Re: Bit twiddling



Chris Croughton wrote:
On Fri, 03 Jun 2005 16:54:58 -0700, glen herrmannsfeldt <gah@xxxxxxxxxxxxxxxx> wrote:


*** T. Winter wrote:


In article <ln1x7jb47t.fsf@xxxxxxxxxxxxxxx> Keith Thompson <kst-u@xxxxxxx> writes:

> Whether bit 0 is the least or most significant bit is probably
> system-specific; the bits in a 32-bit word might be numbered 0..31 or
> 31..0.  Which way they're numbered is probably more a matter of
> terminology than actual semantics, unless the CPU provides
> instructions that take bit numbers as arguments.

And if the instructions are consistent.  That is not the case with all
processors...

IBM machines derived from S/360 consistently number them with the MSB as zero. The terminology gets a little confusing now that the architecture has been extended to 64 bits. The old instructions now operate on bits 32-63 of the general registers.


That's a good reason for numbering with 0 as LSB!  European comms
specifications had the 'standard' of numbering 0 as MSB, I believe that
it got into some early RFCs as well (I've certainly seen it in some
non-European spec.s).  Most confusing, especially when dealing with
multiple specifications in the same project (the lower layers have bit 0
as most significant, whereas the higher layers have bit 0 as LSB -- or
is it the other way round?  Madness!)

Chris C

In the end, happily, it doesn't matter. It's just a matter of notation. It doesn't change the way the machine works, only how it's described in the docs.

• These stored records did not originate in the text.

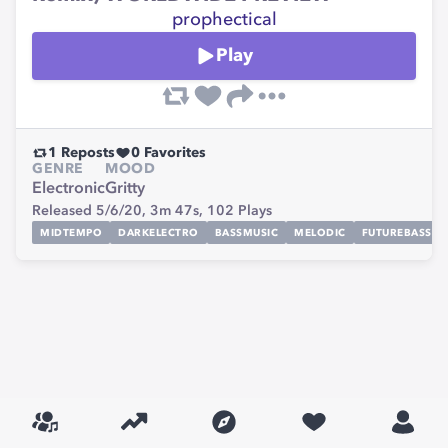
prophectical
Play
1
Reposts
0
Favorites
GENRE
MOOD
Electronic
Gritty
Released 5/6/20,
3m 47s,
102
Plays
MIDTEMPO
DARKELECTRO
BASSMUSIC
MELODIC
FUTUREBASS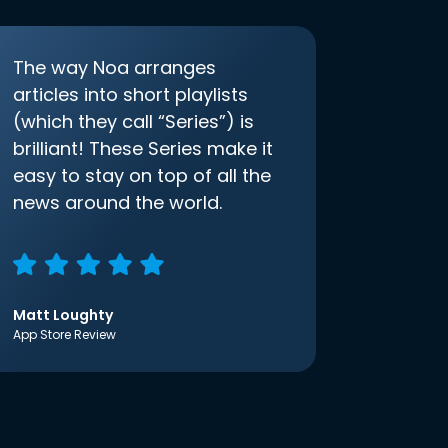
The way Noa arranges
articles into short playlists
(which they call “Series”) is
brilliant! These Series make it
easy to stay on top of all the
news around the world.
Matt Loughty
App Store Review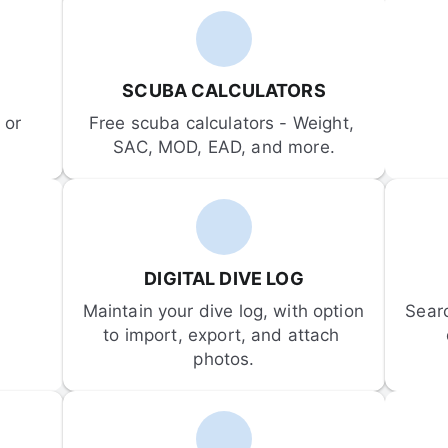
SCUBA CALCULATORS
or 
Free scuba calculators - Weight, 
SAC, MOD, EAD, and more.
DIGITAL DIVE LOG
Maintain your dive log, with option 
Sear
to import, export, and attach 
photos.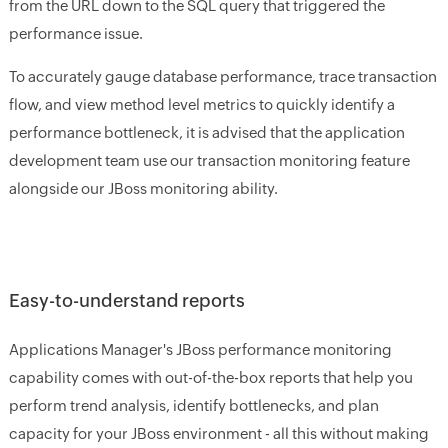
from the URL down to the SQL query that triggered the
performance issue.
To accurately gauge database performance, trace transaction
flow, and view method level metrics to quickly identify a
performance bottleneck, it is advised that the application
development team use our transaction monitoring feature
alongside our JBoss monitoring ability.
Easy-to-understand reports
Applications Manager's JBoss performance monitoring
capability comes with out-of-the-box reports that help you
perform trend analysis, identify bottlenecks, and plan
capacity for your JBoss environment - all this without making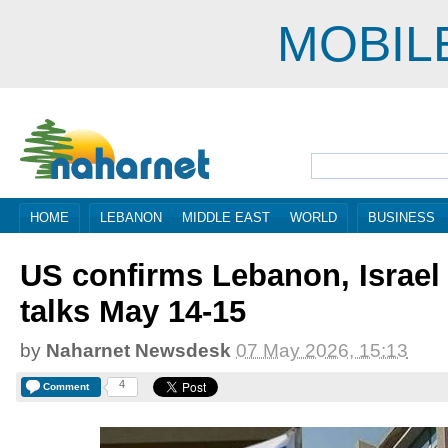
MOBIL
HOME
LEBANON
MIDDLE EAST
WORLD
BUSINESS
US confirms Lebanon, Israel
talks May 14-15
by
Naharnet Newsdesk
07 May 2026, 15:13
4
Comment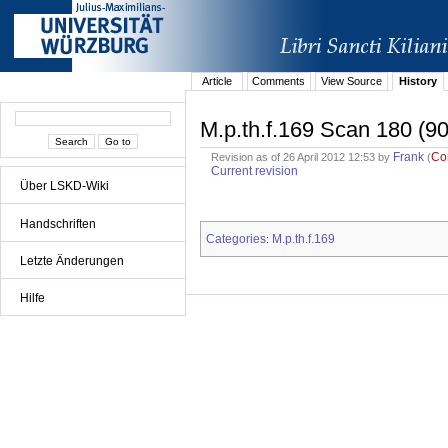
Article
Comments
View Source
History
M.p.th.f.169 Scan 180 (90
Frank
Co
Revision as of 26 April 2012 12:53 by
(
Current revision
Über LSKD-Wiki
Handschriften
Categories
M.p.th.f.169
:
Letzte Änderungen
Hilfe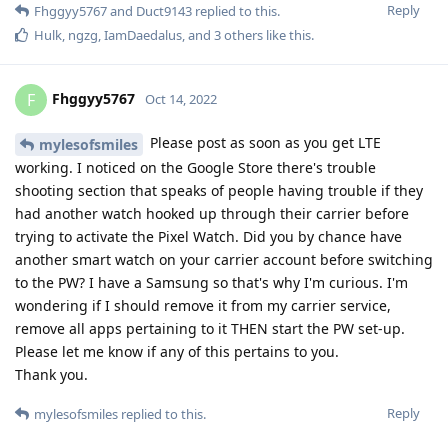
Reply
Fhggyy5767
and
Duct9143
replied to this.
Hulk
,
ngzg
,
IamDaedalus
, and
3
others
like this
.
Fhggyy5767
F
Oct 14, 2022
Please post as soon as you get LTE
mylesofsmiles
working. I noticed on the Google Store there's trouble
shooting section that speaks of people having trouble if they
had another watch hooked up through their carrier before
trying to activate the Pixel Watch. Did you by chance have
another smart watch on your carrier account before switching
to the PW? I have a Samsung so that's why I'm curious. I'm
wondering if I should remove it from my carrier service,
remove all apps pertaining to it THEN start the PW set-up.
Please let me know if any of this pertains to you.
Thank you.
Reply
mylesofsmiles
replied to this.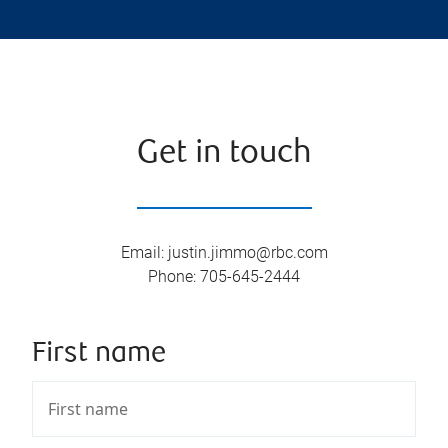
Get in touch
Email
:
justin.jimmo@rbc.com
Phone
:
705-645-2444
First name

More interesting is a bit's value in time. Think of async serial bytes: start bit, 8 data bits and stop bit. It is of crucial importance that we know whether the bit after the start bit is the lsb or the msb of the byte. I used to know. Really. :-)

--
Joe Wright                            mailto:joewwright@xxxxxxxxxxx
"Everything should be made as simple as possible, but not simpler."